|
|
|
|
|
by pona-a
749 days ago
|
|
That's what model interpretability research is. You can train an interpretable model from the uninterpretable teacher, you can look at layer activations and how they correspond to certain features, or apply a hundred other domain-specific methods depending on your architecture. [0] Sadly, insight is always lost. In a noisy world where even with the best regularization, some fitting on it, or higher order features that describe it, is inevitable for maximizing prediction accuracy, especially if you don't have the right tools to model it (like transformers adapting to lacking registers [1]) and yet a lot of parameters within chosen architecture. What's worse, bad expectations are often much worse than none. If your loan had been denied by a fully opaque black box, you may be offered recourse to get an actual human on the case. If they've trained an interpretable student [2], either by intentional manipulation or by pure luck, it may have obscured the effect of some meta-feature likely corresponding to something like race, thus whitewashing the stochastically racist black box. [3] [0] "Interpretability in ML: A Broad Overview" https://www.lesswrong.com/posts/57fTWCpsAyjeAimTp/interpreta...
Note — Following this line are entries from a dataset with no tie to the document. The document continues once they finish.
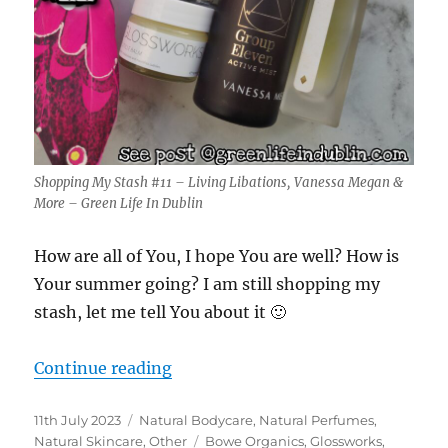
Shopping My Stash #11 – Living Libations, Vanessa Megan &
More – Green Life In Dublin
How are all of You, I hope You are well? How is
Your summer going? I am still shopping my
stash, let me tell You about it 🙂
“Shopping My Stash #11 – Living 
Continue reading
Posted
Categories
11th July 2023
Natural Bodycare
,
Natural Perfumes
,
on
Tags
Natural Skincare
,
Other
Bowe Organics
,
Glossworks
,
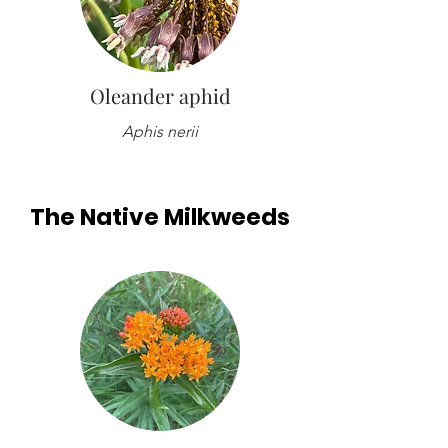
Oleander aphid
Aphis nerii
The Native Milkweeds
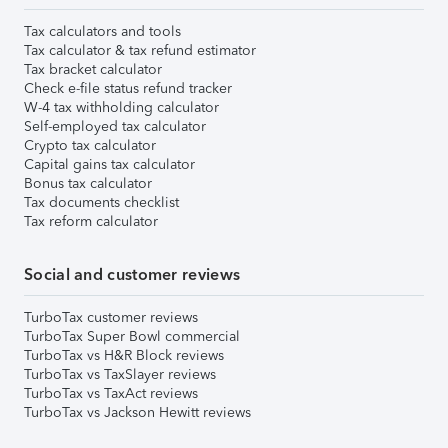
Tax calculators and tools
Tax calculator & tax refund estimator
Tax bracket calculator
Check e-file status refund tracker
W-4 tax withholding calculator
Self-employed tax calculator
Crypto tax calculator
Capital gains tax calculator
Bonus tax calculator
Tax documents checklist
Tax reform calculator
Social and customer reviews
TurboTax customer reviews
TurboTax Super Bowl commercial
TurboTax vs H&R Block reviews
TurboTax vs TaxSlayer reviews
TurboTax vs TaxAct reviews
TurboTax vs Jackson Hewitt reviews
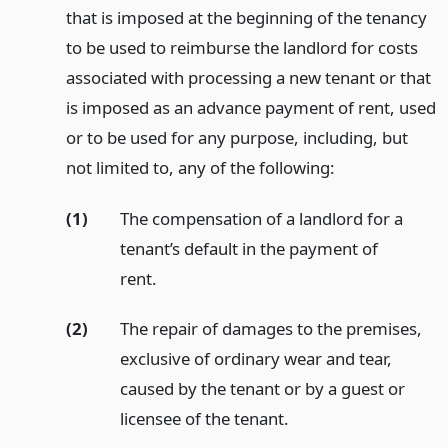
that is imposed at the beginning of the tenancy
to be used to reimburse the landlord for costs
associated with processing a new tenant or that
is imposed as an advance payment of rent, used
or to be used for any purpose, including, but
not limited to, any of the following:
(1)
The compensation of a landlord for a
tenant’s default in the payment of
rent.
(2)
The repair of damages to the premises,
exclusive of ordinary wear and tear,
caused by the tenant or by a guest or
licensee of the tenant.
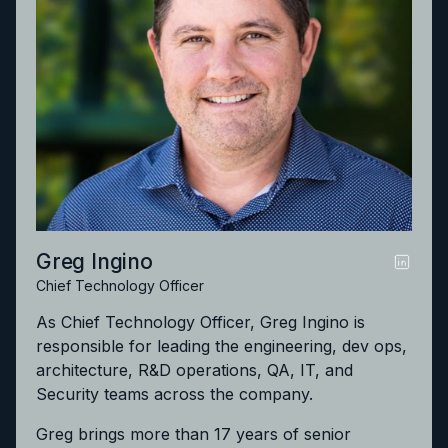
Greg Ingino
Chief Technology Officer
As Chief Technology Officer, Greg Ingino is
responsible for leading the engineering, dev ops,
architecture, R&D operations, QA, IT, and
Security teams across the company.
Greg brings more than 17 years of senior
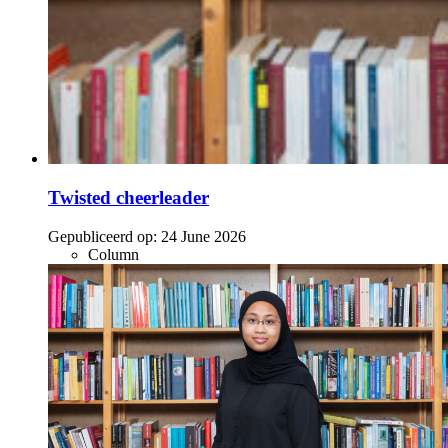
Twisted cheerleader
Gepubliceerd op:
24 June 2026
Column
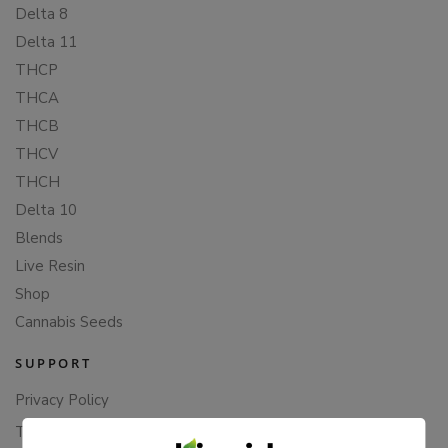
Delta 8
Delta 11
THCP
THCA
THCB
THCV
THCH
Delta 10
Blends
Live Resin
Shop
Cannabis Seeds
SUPPORT
Privacy Policy
Terms Of Service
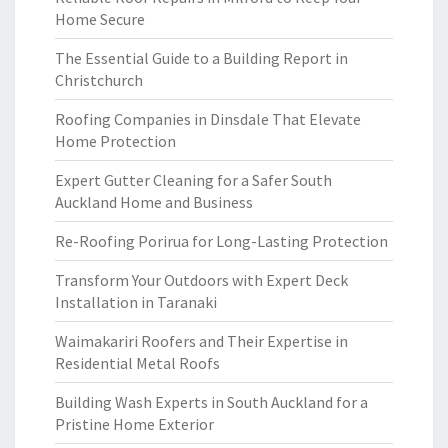
Home Secure
The Essential Guide to a Building Report in
Christchurch
Roofing Companies in Dinsdale That Elevate
Home Protection
Expert Gutter Cleaning for a Safer South
Auckland Home and Business
Re-Roofing Porirua for Long-Lasting Protection
Transform Your Outdoors with Expert Deck
Installation in Taranaki
Waimakariri Roofers and Their Expertise in
Residential Metal Roofs
Building Wash Experts in South Auckland for a
Pristine Home Exterior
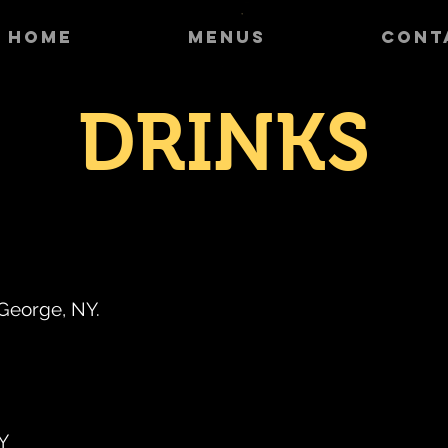
HOME
MENUS
CONT
DRINKS
 George, NY.
NY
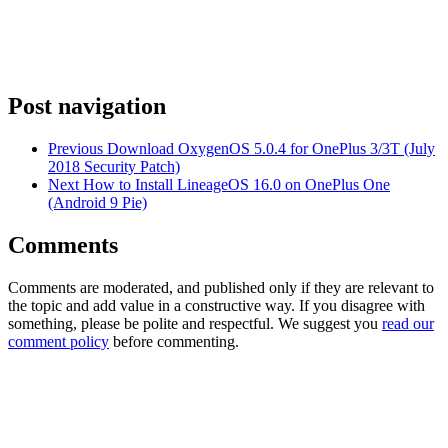
Post navigation
Previous
Download OxygenOS 5.0.4 for OnePlus 3/3T (July
2018 Security Patch)
Next
How to Install LineageOS 16.0 on OnePlus One
(Android 9 Pie)
Comments
Comments are moderated, and published only if they are relevant to
the topic and add value in a constructive way. If you disagree with
something, please be polite and respectful. We suggest you
read our
comment policy
before commenting.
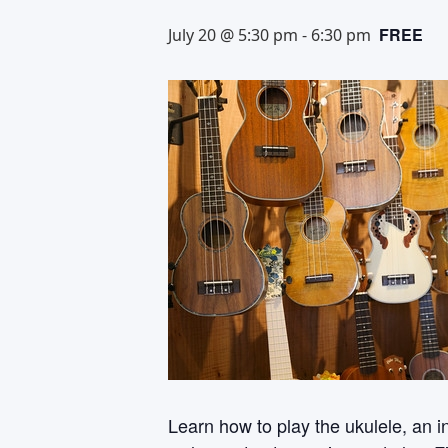
FREE
July 20 @ 5:30 pm
-
6:30 pm
Learn how to play the ukulele, an i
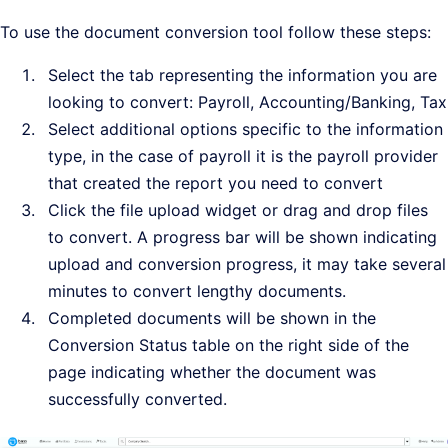
To use the document conversion tool follow these steps:
Select the tab representing the information you are
looking to convert: Payroll, Accounting/Banking, Tax
Select additional options specific to the information
type, in the case of payroll it is the payroll provider
that created the report you need to convert
Click the file upload widget or drag and drop files
to convert. A progress bar will be shown indicating
upload and conversion progress, it may take several
minutes to convert lengthy documents.
Completed documents will be shown in the
Conversion Status table on the right side of the
page indicating whether the document was
successfully converted.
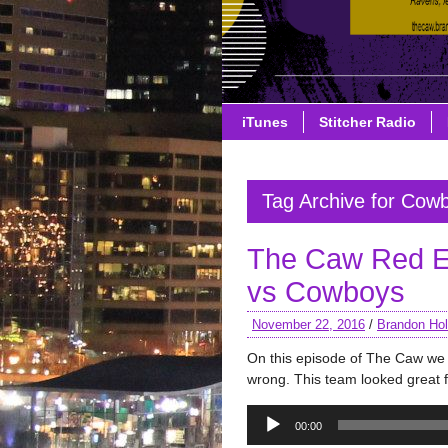
iTunes
Stitcher Radio
Tag Archive for Cow
The Caw Red E
vs Cowboys
November 22, 2016
/
Brandon Hol
On this episode of The Caw w
wrong. This team looked great f
Audio
00:00
Player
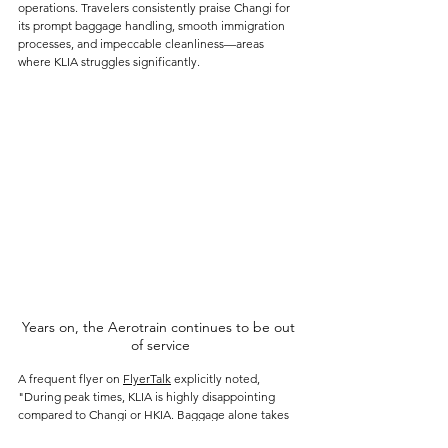
operations. Travelers consistently praise Changi for 
its prompt baggage handling, smooth immigration 
processes, and impeccable cleanliness—areas 
where KLIA struggles significantly.
Years on, the Aerotrain continues to be out 
of service
A frequent flyer on 
FlyerTalk
 explicitly noted, 
"During peak times, KLIA is highly disappointing 
compared to Changi or HKIA. Baggage alone takes 
in excess of 30 minutes." The stark difference in 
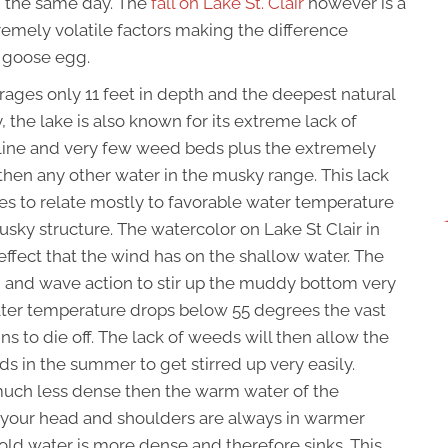
n the same day. The
fall on Lake St. Clair
however is a
tremely volatile factors making the difference
g goose egg.
verages only 11 feet in depth and the deepest natural
ly, the lake is also known for its extreme lack of
akline and very few weed beds plus the extremely
ly then any other water in the musky range. This lack
ies to relate mostly to favorable water temperature
musky structure. The watercolor on Lake St Clair in
effect that the wind has on the shallow water. The
d and wave action to stir up the muddy bottom very
water temperature drops below 55 degrees the vast
ns to die off. The lack of weeds will then allow the
 in the summer to get stirred up very easily.
s much less dense then the warm water of the
 your head and shoulders are always in warmer
cold water is more dense and therefore sinks. This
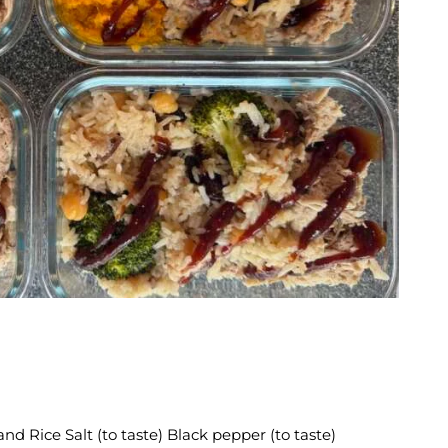
E
d Rice Salt (to taste) Black pepper (to taste)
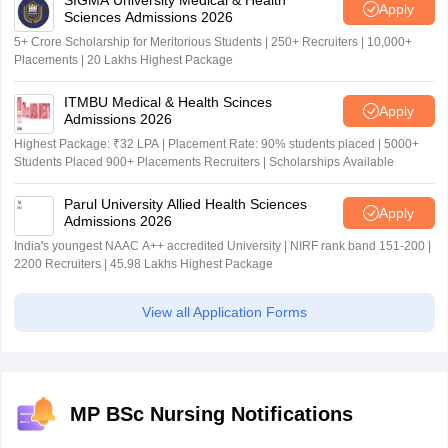
SIGMA University Medical & Health
Apply
Sciences Admissions 2026
5+ Crore Scholarship for Meritorious Students | 250+ Recruiters | 10,000+
Placements | 20 Lakhs Highest Package
ITMBU Medical & Health Scinces
Apply
Admissions 2026
Highest Package: ₹32 LPA | Placement Rate: 90% students placed | 5000+
Students Placed 900+ Placements Recruiters | Scholarships Available
Parul University Allied Health Sciences
Apply
Admissions 2026
India's youngest NAAC A++ accredited University | NIRF rank band 151-200 |
2200 Recruiters | 45.98 Lakhs Highest Package
View all Application Forms
MP BSc Nursing Notifications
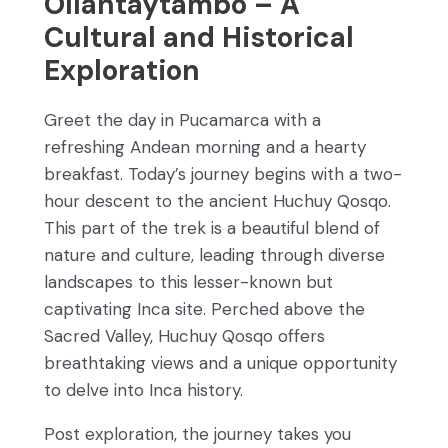
Ollantaytambo – A
Cultural and Historical
Exploration
Greet the day in Pucamarca with a
refreshing Andean morning and a hearty
breakfast. Today’s journey begins with a two-
hour descent to the ancient Huchuy Qosqo.
This part of the trek is a beautiful blend of
nature and culture, leading through diverse
landscapes to this lesser-known but
captivating Inca site. Perched above the
Sacred Valley, Huchuy Qosqo offers
breathtaking views and a unique opportunity
to delve into Inca history.
Post exploration, the journey takes you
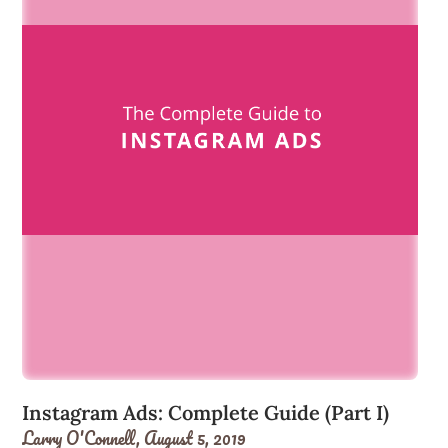
Instagram Ads: Complete Guide (Part I)
Larry O'Connell,
August 5, 2019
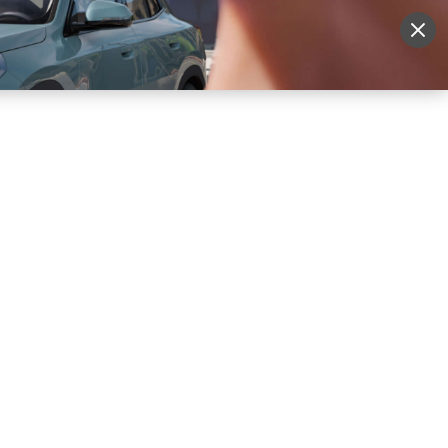
More
Sign Up
Login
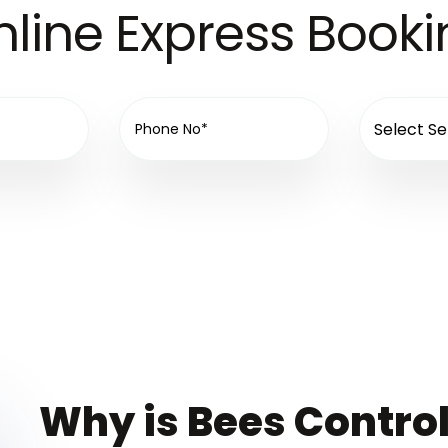
line Express Book
Why is Bees Control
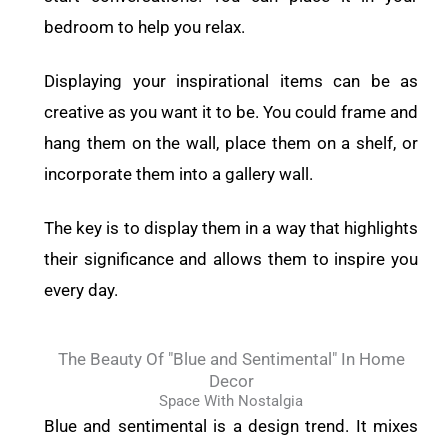
bedroom to help you relax.
Displaying your inspirational items can be as
creative as you want it to be. You could frame and
hang them on the wall, place them on a shelf, or
incorporate them into a gallery wall.
The key is to display them in a way that highlights
their significance and allows them to inspire you
every day.
The Beauty Of "Blue and Sentimental" In Home
Decor
Space With Nostalgia
Blue and sentimental is a design trend. It mixes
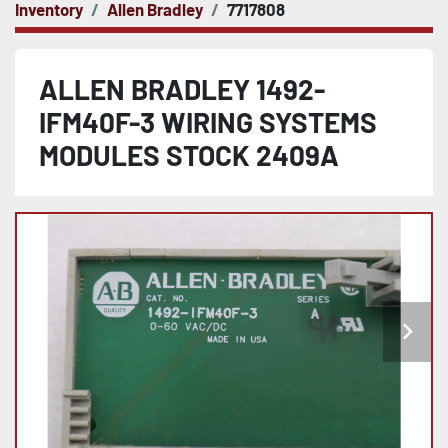
Inventory
Allen Bradley
7717808
ALLEN BRADLEY 1492-
IFM40F-3 WIRING SYSTEMS
MODULES STOCK 2409A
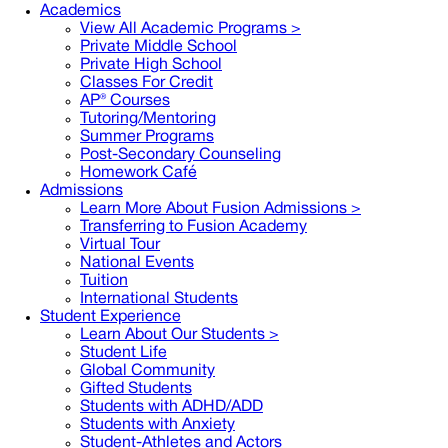
Academics
View All Academic Programs >
Private Middle School
Private High School
Classes For Credit
AP® Courses
Tutoring/Mentoring
Summer Programs
Post-Secondary Counseling
Homework Café
Admissions
Learn More About Fusion Admissions >
Transferring to Fusion Academy
Virtual Tour
National Events
Tuition
International Students
Student Experience
Learn About Our Students >
Student Life
Global Community
Gifted Students
Students with ADHD/ADD
Students with Anxiety
Student-Athletes and Actors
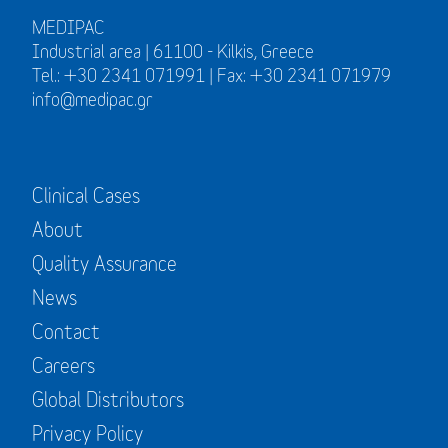
MEDIPAC
Industrial area | 61100 - Kilkis, Greece
Tel.: +30 2341 071991 | Fax: +30 2341 071979
info@medipac.gr
Clinical Cases
About
Quality Assurance
News
Contact
Careers
Global Distributors
Privacy Policy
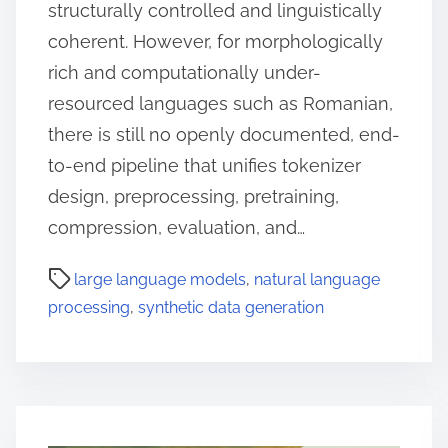
structurally controlled and linguistically
coherent. However, for morphologically
rich and computationally under-
resourced languages such as Romanian,
there is still no openly documented, end-
to-end pipeline that unifies tokenizer
design, preprocessing, pretraining,
compression, evaluation, and…
large language models
,
natural language
processing
,
synthetic data generation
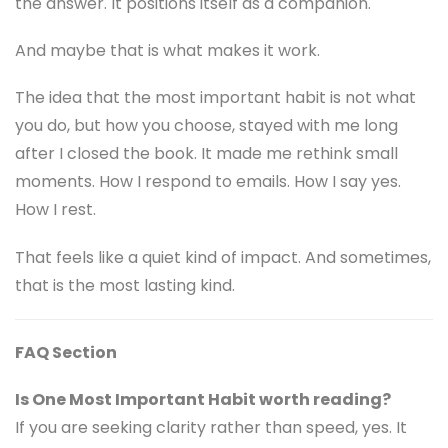
the answer. It positions itself as a companion.
And maybe that is what makes it work.
The idea that the most important habit is not what
you do, but how you choose, stayed with me long
after I closed the book. It made me rethink small
moments. How I respond to emails. How I say yes.
How I rest.
That feels like a quiet kind of impact. And sometimes,
that is the most lasting kind.
FAQ Section
Is One Most Important Habit worth reading?
If you are seeking clarity rather than speed, yes. It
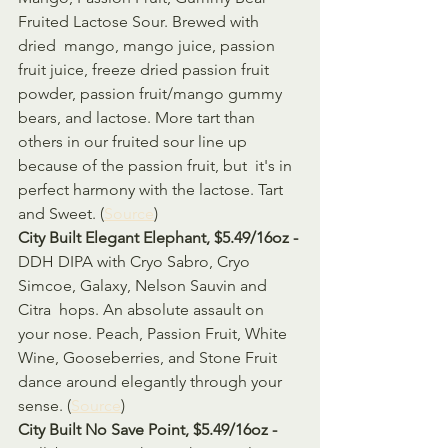
Fruited Lactose Sour. Brewed with 
dried  mango, mango juice, passion 
fruit juice, freeze dried passion fruit  
powder, passion fruit/mango gummy 
bears, and lactose. More tart than  
others in our fruited sour line up 
because of the passion fruit, but  it's in 
perfect harmony with the lactose. Tart 
and Sweet. (
Source
)
City Built Elegant Elephant, $5.49/16oz - 
DDH DIPA with Cryo Sabro, Cryo 
Simcoe, Galaxy, Nelson Sauvin and 
Citra  hops. An absolute assault on 
your nose. Peach, Passion Fruit, White  
Wine, Gooseberries, and Stone Fruit 
dance around elegantly through your  
sense. (
Source
)
City Built No Save Point, $5.49/16oz - 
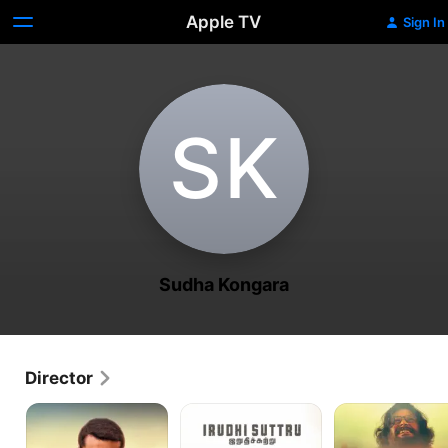
Apple TV
Sign In
S‌K
Sudha Kongara
Director
Udaan
Irudhi
Putham
Suttru
Pudhu
Kaalai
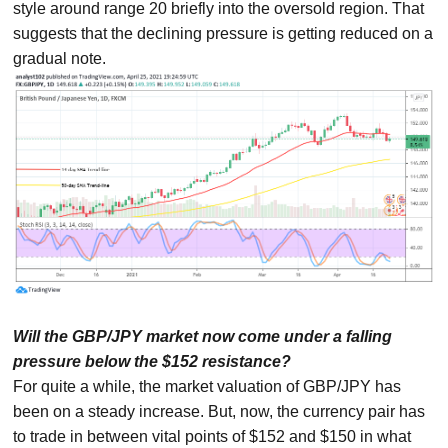
style around range 20 briefly into the oversold region. That
suggests that the declining pressure is getting reduced on a
gradual note.
Will the GBP/JPY market now come under a falling
pressure below the $152 resistance?
For quite a while, the market valuation of GBP/JPY has
been on a steady increase. But, now, the currency pair has
to trade in between vital points of $152 and $150 in what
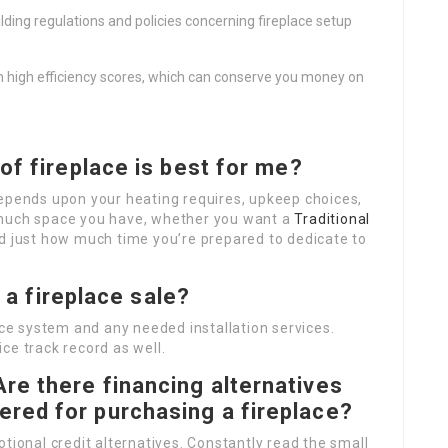
ilding regulations and policies concerning fireplace setup
th high efficiency scores, which can conserve you money on
of fireplace is best for me?
depends upon your heating requires, upkeep choices,
 much space you have, whether you want a
Traditional
d just how much time you’re prepared to dedicate to
n a fireplace sale?
ace system and any needed installation services.
ce track record as well.
Are there financing alternatives
ered for purchasing a fireplace?
tional credit alternatives. Constantly read the small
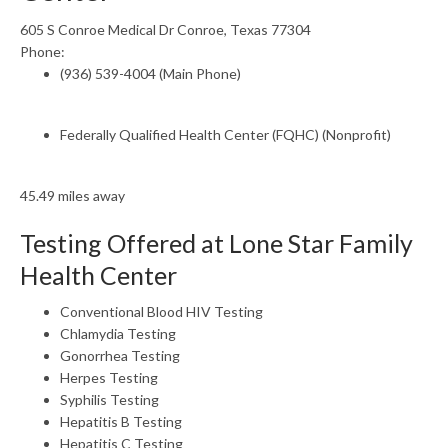
605 S Conroe Medical Dr Conroe, Texas 77304
Phone:
(936) 539-4004 (Main Phone)
Federally Qualified Health Center (FQHC) (Nonprofit)
45.49 miles away
Testing Offered at Lone Star Family
Health Center
Conventional Blood HIV Testing
Chlamydia Testing
Gonorrhea Testing
Herpes Testing
Syphilis Testing
Hepatitis B Testing
Hepatitis C Testing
[1] "Thread: Circuits" https://distill.pub/2020/circuits/
[2] "Why Should I Trust You?": Explaining the Predictions of Any Classifier" https://arxiv.org/abs/1602.04938
[3] "Fairwashing: the risk of rationalization" https://proceedings.mlr.press/v97/aivodji19a |
|
I think having multiple layers of abstraction can be really useful and have done it myself for some agent-based models with high levels of complexity. In some sense, these approaches can also be thought of as "in-silica experiments".
You have a model that is complex and relatively inscrutable, just like the real world, but unlike the real world, you can run lots of "experiments" quite cheaply!